20 agosto 2013

Amebas que amam (2)

Essa citação lembrou minha postagem antiga Amebas que amam. Sim, a mentalidade de ameba que os livros de autoajuda refletem é o arremedo de amor que uma sociedade longe de Deus consegue produzir: "amorrrrr" que se opõe a racionalidade, diálogo e confrontação. 
Assistimos, de fato, a uma modificação substancial de sentido do conceito de "tolerância". Ele já não designa aceitação do "outro", da opinião diferente, mas pura e simplesmente ignorância (amável) da opinião diferente, a suspensão da diferença como diferença. Disso resulta que: 1) não tenho necessidade de te entender para te aceitar; 2) não tenho necessidade de discutir contigo para te dar razão. Dito de outro modo, estou de acordo com as coisas que não entendo e estou, em princípio, de acordo com os coisas com que não estou de acordo.
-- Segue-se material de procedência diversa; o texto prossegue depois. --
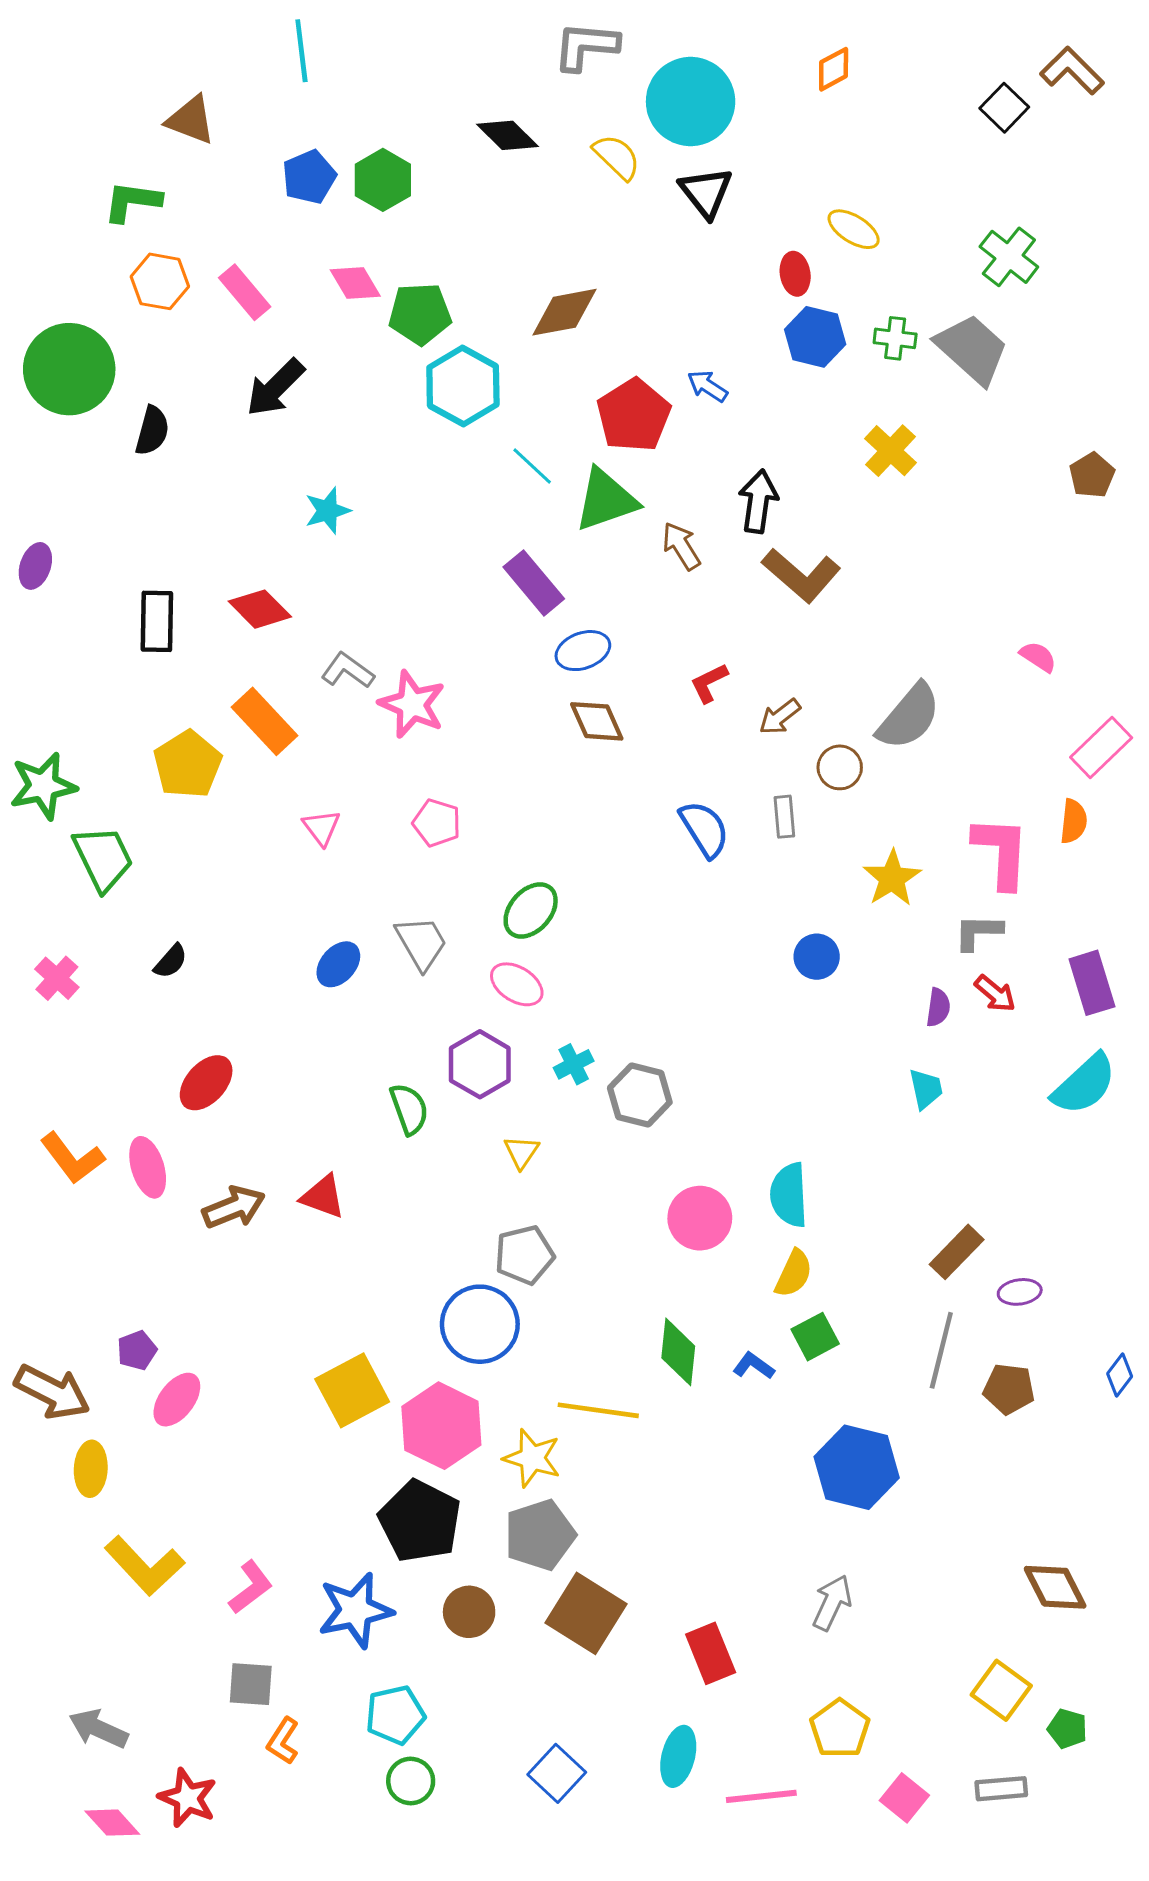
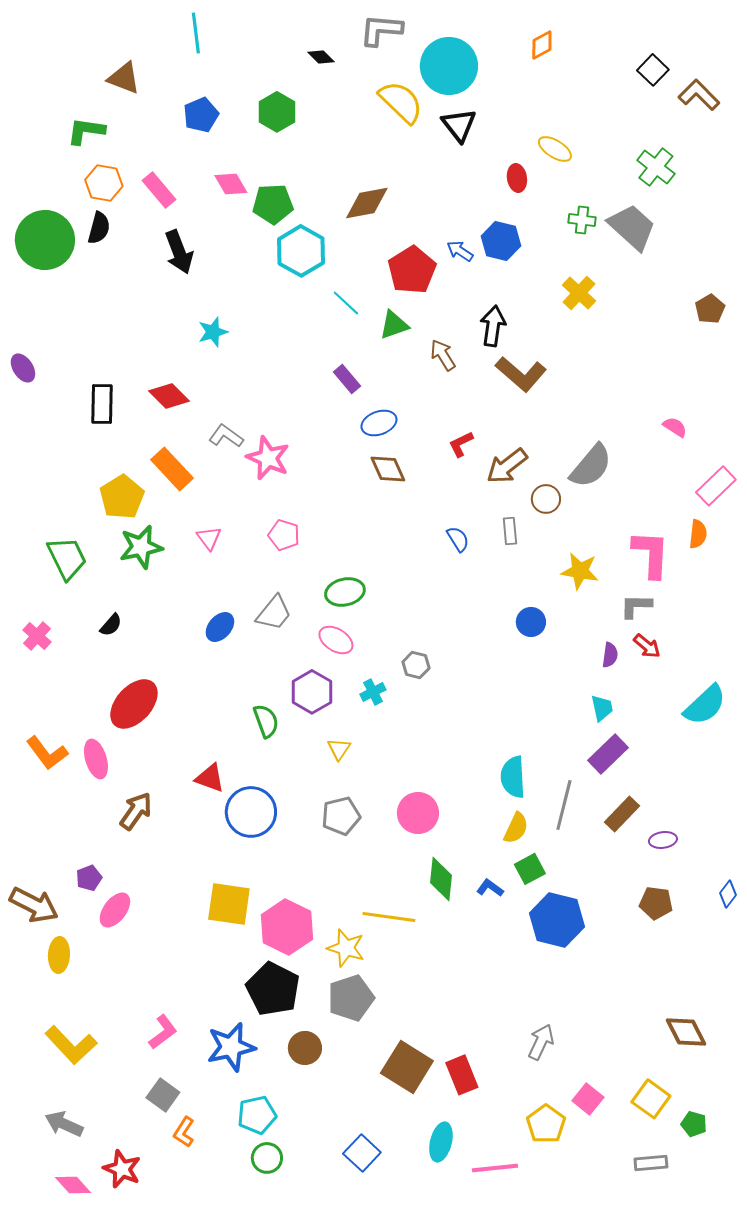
brown L-shape: (1072, 71) -> (699, 95), moved
black diamond: (508, 135) -> (321, 57), moved, size x0.7
yellow semicircle: (617, 157) -> (401, 102), size x1.4
green hexagon: (383, 180) -> (277, 112), moved
blue hexagon: (815, 337) -> (501, 241), moved
black arrow: (275, 388) -> (179, 252), turned -66
black semicircle: (152, 431) -> (99, 228), moved
green triangle: (606, 500) -> (394, 325), size x0.7
purple ellipse: (35, 566) -> (23, 368), turned -52
purple rectangle: (534, 583) -> (347, 379), size x0.7
brown arrow: (780, 717) -> (507, 466), size x1.5
green star: (43, 786) -> (141, 547), moved
blue semicircle: (704, 829) -> (458, 539), size x0.7
yellow star: (892, 878) -> (580, 571), turned -30
green ellipse: (531, 910) -> (345, 592), turned 36
gray trapezoid: (421, 943) -> (274, 613), turned 69
purple rectangle: (1092, 983) -> (608, 754), moved, turned 63
red ellipse: (206, 1083) -> (134, 704), size x1.4
gray hexagon: (640, 1095) -> (416, 665), moved, size x0.7
brown arrow: (234, 1207) -> (136, 811), moved, turned -33
pink circle: (700, 1218) -> (418, 813), moved
blue circle: (480, 1324) -> (251, 812), moved
gray line: (941, 1350) -> (564, 805), moved
yellow square: (352, 1390) -> (229, 904), turned 36
blue hexagon: (857, 1467) -> (557, 920), moved
yellow L-shape: (145, 1566) -> (71, 1045), moved
brown square: (586, 1613) -> (407, 1067), moved
gray square: (251, 1684) -> (163, 1095), turned 32
pink square: (904, 1798) -> (588, 1099), moved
O senhor tem direito à opinião do senhor. Respeito-a. Eu tenho direito a minha opinião e espero que ela seja respeitada. É inútil a dialética. A tolerância recíproca termina numa mudez universal, sorridente, pacífica, uma mudez porque o diálogo é uma interferência radiofônica indesejável. Nessas condições, a tolerância tem efeitos mais do que discutíveis: ela amputa o apetite de conhecimento, de compreensão real da alteridade, e dinamita a necessidade de debater. Para que negociarmos mais, se o resultado é, de qualquer modo, o consentimento mútuo ao direito do outro? Num mundo governado por tais regras, Sócrates ficaria desempregado. Não se encontra nenhuma verdade, não se faz nenhum raciocínio. Não se exige senão que respeitemos, educados, as convicções do interlocutor.
Andrei Pleșu, Da alegria no Leste Europeu e na Europa Ocidental. Trad. Elpídio Mário Dantas Fonseca. São Paulo, É Realizações, p. 72.